Diane Arbus: Constellations of the Visible

02 / 07 / 2025
POR Marian Coma

We return to the raw intimacy and subversive tenderness that defined her gaze. An uncompromising closeness, a radical empathy, and an instinct for capturing the strangeness of the familiar shaped every frame. Her portraits confront the viewer not with spectacle, but with presence, unfiltered, direct, and raw.

Diane Arbus’ Self-portrait

Diane Arbus did not seek to photograph the extraordinary, but to reveal the extraordinary in the ordinary. “That is what I love: the differentness, the uniqueness of all things. I see the divineness in ordinary things”, she wrote at sixteen, in a school essay that already hinted at the sensibility that would define her work. The exhibition Diane Arbus: Constellation, on view at the Park Avenue Armory in New York until August 17, explores this very gaze through an immersive installation.

Often dismissed as scandalous or morbid, her work was not about shock. It was about recognition.
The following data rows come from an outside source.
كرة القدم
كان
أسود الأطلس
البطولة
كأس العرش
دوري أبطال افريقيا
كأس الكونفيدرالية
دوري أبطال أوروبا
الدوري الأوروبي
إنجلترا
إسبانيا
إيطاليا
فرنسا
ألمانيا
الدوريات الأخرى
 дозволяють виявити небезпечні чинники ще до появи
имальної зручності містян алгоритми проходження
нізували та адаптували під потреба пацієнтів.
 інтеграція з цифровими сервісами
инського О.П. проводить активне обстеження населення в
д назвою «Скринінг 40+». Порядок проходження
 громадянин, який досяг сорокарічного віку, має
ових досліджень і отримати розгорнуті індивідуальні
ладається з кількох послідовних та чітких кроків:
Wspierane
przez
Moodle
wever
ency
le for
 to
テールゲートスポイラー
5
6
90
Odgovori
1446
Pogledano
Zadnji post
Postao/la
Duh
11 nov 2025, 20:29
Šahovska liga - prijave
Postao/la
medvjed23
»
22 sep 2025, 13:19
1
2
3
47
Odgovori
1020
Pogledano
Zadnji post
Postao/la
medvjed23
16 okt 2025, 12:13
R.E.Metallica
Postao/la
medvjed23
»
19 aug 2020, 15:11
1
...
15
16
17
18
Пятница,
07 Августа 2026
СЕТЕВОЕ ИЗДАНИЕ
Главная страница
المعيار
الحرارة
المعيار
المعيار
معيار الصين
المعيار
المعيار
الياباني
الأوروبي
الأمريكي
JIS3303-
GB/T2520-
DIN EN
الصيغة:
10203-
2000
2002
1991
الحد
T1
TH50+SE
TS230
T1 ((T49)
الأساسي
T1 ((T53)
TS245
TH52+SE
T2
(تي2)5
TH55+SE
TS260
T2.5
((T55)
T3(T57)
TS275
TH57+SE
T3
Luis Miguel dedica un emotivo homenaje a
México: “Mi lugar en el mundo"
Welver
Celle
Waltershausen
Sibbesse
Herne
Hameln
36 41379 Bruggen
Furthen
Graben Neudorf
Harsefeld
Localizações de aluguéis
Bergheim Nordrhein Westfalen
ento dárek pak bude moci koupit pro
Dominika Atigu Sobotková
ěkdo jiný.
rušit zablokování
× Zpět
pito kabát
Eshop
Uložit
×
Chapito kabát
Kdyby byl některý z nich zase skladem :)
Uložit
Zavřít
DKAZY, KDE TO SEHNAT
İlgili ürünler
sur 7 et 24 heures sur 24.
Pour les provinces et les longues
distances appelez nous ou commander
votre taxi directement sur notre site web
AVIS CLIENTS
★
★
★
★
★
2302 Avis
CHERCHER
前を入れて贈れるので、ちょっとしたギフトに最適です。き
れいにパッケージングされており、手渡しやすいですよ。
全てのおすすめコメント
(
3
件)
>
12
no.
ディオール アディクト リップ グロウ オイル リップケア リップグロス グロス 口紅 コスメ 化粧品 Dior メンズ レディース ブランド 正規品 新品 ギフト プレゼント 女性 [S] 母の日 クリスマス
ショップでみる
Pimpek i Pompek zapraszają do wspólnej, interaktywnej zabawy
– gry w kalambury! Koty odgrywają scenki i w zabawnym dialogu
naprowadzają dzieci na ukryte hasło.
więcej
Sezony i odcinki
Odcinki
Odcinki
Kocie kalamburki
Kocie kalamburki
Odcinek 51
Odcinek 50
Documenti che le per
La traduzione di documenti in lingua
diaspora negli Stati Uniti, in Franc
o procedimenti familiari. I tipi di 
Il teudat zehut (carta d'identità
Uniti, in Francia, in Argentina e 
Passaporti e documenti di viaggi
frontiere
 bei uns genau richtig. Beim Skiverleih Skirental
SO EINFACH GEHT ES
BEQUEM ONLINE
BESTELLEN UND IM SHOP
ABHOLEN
Arbus approached her subjects slowly, patiently — speaking with them, returning again and again. “I work from awkwardness,” she admitted. That shared discomfort gave rise to portraits of unusual clarity: children with the gravity of elders, tired women, nudists, drag performers, anonymous people who posed as they wished to be seen. “A photograph is a secret about a secret. The more it tells you, the less you know.”

Critics called her cold, even voyeuristic — but her archive tells another story. Arbus formed lasting connections with many of her subjects. Her work is not a catalogue of oddities but a constellation of presences. “My favourite thing is to go where I’ve never been”, she once said. That place, often, was another person’s body.